Ragan did eventually return to the Superbas, but only for the one season. Perhaps his antics on the mound in Boston on that immaculate day in 1914 was his way of saying a sarcastic goodbye to Brooklyn. Ragan pitched five games (only one start) for the Superbas in 1915 before being sent to the Boston team he'd dominated seven months earlier. I had some trouble tracking down the details of the transaction: on April 20, Ragan faced the Braves, while on May 7 the Times has Ragan pitching for the Braves, against the Giants. Baseball Almanac records that Ragan was sold to the Braves on April 28, 1915. It turns out the New York Times coverage of the transaction is buried in an article about a college baseball game: "Manager George Stallings of the Boston Braves has refused to waive claim on pitcher Pat Ragan of Brooklyn, and the player has been ordered to report to the Boston Club." It was a waiver claim, and the Superbas had tried to send Ragan to Newark because the National League required a roster reduction to 21 players by April 29.

The New York Times, for its part, considered the move a big mistake for the Brooklyn team.
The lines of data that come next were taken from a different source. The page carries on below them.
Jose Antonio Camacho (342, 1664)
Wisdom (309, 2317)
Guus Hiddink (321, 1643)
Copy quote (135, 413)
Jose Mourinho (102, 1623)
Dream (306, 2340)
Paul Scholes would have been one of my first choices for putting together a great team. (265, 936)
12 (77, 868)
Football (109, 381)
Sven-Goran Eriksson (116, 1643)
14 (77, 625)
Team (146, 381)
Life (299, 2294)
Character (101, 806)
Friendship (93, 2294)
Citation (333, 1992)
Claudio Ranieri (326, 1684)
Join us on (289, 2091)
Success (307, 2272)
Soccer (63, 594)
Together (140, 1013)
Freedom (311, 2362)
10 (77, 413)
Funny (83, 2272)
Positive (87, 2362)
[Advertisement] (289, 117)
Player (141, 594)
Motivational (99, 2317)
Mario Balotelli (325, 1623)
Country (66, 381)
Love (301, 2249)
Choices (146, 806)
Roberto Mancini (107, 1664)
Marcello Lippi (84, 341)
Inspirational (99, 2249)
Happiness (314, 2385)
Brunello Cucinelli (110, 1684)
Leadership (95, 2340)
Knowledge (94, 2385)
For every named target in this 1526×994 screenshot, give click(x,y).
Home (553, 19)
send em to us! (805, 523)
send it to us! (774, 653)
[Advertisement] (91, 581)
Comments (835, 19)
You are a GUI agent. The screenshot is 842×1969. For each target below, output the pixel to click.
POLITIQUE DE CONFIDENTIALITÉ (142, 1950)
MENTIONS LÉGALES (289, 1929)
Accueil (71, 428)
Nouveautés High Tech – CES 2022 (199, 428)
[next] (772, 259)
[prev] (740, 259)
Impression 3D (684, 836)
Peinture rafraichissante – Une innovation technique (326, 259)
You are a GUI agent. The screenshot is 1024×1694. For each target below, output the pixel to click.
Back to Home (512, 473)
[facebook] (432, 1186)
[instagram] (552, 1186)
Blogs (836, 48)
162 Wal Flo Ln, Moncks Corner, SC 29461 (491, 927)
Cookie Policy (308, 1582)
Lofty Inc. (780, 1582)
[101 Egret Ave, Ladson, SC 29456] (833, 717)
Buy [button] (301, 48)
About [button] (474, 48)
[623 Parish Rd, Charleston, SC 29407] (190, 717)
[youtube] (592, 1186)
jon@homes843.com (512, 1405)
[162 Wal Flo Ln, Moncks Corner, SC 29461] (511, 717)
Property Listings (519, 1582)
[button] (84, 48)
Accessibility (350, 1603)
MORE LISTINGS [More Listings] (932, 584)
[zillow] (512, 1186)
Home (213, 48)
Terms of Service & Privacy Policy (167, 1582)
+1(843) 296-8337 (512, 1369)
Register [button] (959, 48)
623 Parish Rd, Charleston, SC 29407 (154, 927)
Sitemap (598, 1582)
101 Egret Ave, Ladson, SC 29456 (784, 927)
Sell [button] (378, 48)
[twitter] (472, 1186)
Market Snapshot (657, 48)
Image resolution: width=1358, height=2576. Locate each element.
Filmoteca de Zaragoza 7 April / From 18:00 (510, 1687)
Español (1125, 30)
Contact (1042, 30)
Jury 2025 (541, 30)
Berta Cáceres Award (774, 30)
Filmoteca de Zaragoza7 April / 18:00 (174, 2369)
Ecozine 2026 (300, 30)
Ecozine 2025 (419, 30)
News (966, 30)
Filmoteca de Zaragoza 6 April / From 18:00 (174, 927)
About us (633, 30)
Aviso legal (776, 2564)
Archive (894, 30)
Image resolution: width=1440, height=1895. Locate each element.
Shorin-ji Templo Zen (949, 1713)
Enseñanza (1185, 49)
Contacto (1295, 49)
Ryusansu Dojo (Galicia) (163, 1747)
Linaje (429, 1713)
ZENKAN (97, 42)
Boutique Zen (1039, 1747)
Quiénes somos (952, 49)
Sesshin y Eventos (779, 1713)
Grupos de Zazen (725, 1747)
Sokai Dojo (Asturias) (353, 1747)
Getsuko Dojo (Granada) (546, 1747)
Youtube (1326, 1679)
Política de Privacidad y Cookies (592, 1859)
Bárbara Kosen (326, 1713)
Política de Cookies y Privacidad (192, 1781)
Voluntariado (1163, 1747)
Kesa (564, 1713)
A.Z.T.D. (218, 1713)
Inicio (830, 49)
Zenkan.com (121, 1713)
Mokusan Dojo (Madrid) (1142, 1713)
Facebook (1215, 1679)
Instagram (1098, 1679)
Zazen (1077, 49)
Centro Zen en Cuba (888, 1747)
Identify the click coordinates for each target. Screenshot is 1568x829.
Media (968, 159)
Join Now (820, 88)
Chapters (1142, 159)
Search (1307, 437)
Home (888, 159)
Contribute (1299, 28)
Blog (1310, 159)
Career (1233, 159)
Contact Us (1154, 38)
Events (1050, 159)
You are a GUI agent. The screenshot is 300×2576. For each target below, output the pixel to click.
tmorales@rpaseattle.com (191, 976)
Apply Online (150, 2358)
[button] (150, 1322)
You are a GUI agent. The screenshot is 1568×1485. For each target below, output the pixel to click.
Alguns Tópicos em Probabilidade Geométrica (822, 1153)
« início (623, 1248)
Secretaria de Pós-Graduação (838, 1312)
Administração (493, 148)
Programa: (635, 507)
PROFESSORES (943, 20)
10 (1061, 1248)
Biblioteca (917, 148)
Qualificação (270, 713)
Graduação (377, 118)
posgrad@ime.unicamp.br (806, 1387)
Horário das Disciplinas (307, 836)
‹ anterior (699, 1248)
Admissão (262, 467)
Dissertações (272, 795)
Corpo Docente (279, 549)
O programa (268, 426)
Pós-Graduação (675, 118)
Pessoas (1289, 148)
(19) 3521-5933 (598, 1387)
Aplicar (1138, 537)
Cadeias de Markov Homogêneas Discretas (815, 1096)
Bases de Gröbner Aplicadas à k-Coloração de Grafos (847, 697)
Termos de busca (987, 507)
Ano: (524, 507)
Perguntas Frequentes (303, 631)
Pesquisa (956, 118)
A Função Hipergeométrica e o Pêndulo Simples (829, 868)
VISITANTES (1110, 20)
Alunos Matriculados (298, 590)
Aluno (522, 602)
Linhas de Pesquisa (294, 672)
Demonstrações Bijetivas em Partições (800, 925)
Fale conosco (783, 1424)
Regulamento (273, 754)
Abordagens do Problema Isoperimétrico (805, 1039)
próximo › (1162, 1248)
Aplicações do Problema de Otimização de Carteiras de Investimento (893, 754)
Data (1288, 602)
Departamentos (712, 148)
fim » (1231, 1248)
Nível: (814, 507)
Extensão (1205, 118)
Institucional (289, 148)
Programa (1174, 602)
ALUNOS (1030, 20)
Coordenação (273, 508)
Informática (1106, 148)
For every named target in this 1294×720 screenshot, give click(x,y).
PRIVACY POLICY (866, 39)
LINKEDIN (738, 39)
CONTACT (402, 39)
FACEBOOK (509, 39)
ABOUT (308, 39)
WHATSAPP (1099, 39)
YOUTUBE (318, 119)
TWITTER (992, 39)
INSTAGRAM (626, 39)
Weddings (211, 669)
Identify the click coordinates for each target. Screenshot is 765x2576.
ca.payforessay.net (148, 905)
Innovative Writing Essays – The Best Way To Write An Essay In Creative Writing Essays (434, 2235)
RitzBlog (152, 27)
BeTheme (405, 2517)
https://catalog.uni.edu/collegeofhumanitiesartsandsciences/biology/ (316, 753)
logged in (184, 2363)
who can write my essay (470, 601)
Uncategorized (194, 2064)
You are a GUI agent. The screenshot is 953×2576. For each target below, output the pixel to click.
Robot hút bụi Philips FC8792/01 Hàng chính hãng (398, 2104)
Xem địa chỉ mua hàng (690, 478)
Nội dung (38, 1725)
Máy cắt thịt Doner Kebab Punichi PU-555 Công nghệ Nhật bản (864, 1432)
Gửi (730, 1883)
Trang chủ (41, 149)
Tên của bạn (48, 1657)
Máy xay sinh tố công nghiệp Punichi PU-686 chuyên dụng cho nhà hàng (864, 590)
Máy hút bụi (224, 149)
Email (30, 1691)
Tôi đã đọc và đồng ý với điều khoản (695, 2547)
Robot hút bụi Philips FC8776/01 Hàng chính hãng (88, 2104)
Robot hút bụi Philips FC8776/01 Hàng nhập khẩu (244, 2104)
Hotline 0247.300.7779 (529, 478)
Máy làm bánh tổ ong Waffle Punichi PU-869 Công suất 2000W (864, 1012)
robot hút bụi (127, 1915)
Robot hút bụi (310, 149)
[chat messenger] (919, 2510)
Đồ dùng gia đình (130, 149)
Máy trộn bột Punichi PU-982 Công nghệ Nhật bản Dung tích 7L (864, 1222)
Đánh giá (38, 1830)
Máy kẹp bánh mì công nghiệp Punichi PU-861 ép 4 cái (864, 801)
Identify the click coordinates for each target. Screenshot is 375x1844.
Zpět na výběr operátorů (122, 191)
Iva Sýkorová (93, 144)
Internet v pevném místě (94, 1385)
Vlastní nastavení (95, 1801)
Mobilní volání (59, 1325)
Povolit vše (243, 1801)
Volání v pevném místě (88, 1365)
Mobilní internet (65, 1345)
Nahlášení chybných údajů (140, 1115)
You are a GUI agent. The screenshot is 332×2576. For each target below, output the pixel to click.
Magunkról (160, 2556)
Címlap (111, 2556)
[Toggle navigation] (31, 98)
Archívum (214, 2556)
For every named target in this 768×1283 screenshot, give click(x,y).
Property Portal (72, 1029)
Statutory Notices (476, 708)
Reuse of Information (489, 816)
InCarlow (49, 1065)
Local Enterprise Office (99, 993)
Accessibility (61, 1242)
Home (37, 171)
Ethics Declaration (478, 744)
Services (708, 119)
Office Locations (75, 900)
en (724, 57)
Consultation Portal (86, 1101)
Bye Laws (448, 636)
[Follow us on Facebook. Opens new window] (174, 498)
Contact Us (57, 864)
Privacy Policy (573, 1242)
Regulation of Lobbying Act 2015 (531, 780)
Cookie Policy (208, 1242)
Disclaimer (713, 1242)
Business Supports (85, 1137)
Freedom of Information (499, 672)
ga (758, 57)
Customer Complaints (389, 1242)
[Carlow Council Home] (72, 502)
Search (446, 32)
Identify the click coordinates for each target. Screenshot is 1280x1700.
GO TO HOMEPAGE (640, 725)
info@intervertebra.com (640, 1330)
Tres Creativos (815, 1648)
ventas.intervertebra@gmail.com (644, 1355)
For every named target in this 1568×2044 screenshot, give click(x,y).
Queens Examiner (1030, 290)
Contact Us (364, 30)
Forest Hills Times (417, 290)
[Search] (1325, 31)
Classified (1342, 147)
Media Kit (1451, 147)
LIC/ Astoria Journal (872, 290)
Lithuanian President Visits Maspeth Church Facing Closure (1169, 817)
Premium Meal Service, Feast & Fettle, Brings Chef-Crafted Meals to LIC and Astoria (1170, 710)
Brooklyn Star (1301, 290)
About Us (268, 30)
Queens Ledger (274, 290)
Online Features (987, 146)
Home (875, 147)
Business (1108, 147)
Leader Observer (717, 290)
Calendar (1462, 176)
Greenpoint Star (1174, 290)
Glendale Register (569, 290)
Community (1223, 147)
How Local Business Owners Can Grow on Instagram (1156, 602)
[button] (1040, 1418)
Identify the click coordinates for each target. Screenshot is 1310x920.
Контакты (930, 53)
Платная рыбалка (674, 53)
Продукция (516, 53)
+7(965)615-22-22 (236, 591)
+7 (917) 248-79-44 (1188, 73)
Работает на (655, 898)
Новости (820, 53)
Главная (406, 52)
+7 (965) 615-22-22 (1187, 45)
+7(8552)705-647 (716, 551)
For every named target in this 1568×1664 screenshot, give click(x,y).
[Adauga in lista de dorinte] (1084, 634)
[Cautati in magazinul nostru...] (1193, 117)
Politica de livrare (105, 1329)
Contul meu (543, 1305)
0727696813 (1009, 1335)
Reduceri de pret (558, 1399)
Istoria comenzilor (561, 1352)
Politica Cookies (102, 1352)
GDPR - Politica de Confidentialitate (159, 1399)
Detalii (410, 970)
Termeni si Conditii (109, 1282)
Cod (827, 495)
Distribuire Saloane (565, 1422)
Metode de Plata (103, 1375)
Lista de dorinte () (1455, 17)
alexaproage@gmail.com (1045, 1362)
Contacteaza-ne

Ragan would have his two best full seasons of his career in 1915 and 1916. The following year, a Times article had an amusing headline: "Ragan Jinx Fails to Daunt Giants: McGraw's Men Chase Don Carlos and His Hoodoo to Shower in Fourth." In 1918, shortly before a trade to the Giants, Ragan shut down the Brooklyn team now nicknamed "Robins," and the Time waxed poetic: "It has ever been the history of baseball in Brooklyn that those players who in due course of time have been graduated to another major league club have taken a keen delight in pummeling the team mates of their earlier days on the diamond. The rule was in no wise violated yesterday when there came forth to dominate the Dodger batsmen none other than Pat Ragan of the Braves."

Two weeks after that article, Ragan was sent back to New York, this time to the Giants, in exchange for a man you may have heard of: Jim Thorpe. The man who was later voted the greatest athlete of the first half of the twentieth century was winding down his baseball career, and had played only sporadically for the Giants in 1918. He was quite successful for the Braves following the trade, hitting .327/.360/.429 (OPS+ of 141) in 156 at bats. Ragan, meanwhile, saw his career slipping away as well; he played just seven games for the Giants before being sold to the White Sox, for whom he pitched just one inning. After several years in the minors, Ragan surfaced for three innings on the Phillies in 1923. He stayed on as a coach during the 1924 season and was quoted in the 2004 book The Fix is In regarding a betting scandal on the Giants in 1923. Ragan said that Jimmy O'Connell, the player who was accusing others of fixing games, was simply the butt of some jokes from the veterans. (National League comissioner Kenesaw Landis eventually found O'Connell guilty of throwing games and banned him from baseball for life.)

Unlike the previous two historic names associated with the Immaculate Inning, Ragan is a relative unknown; no books have been written about him, and his grave in Los Angeles bears simply "Professional Baseball Player." But in the Immaculate Inning hall of honor, he will be remembered for much more.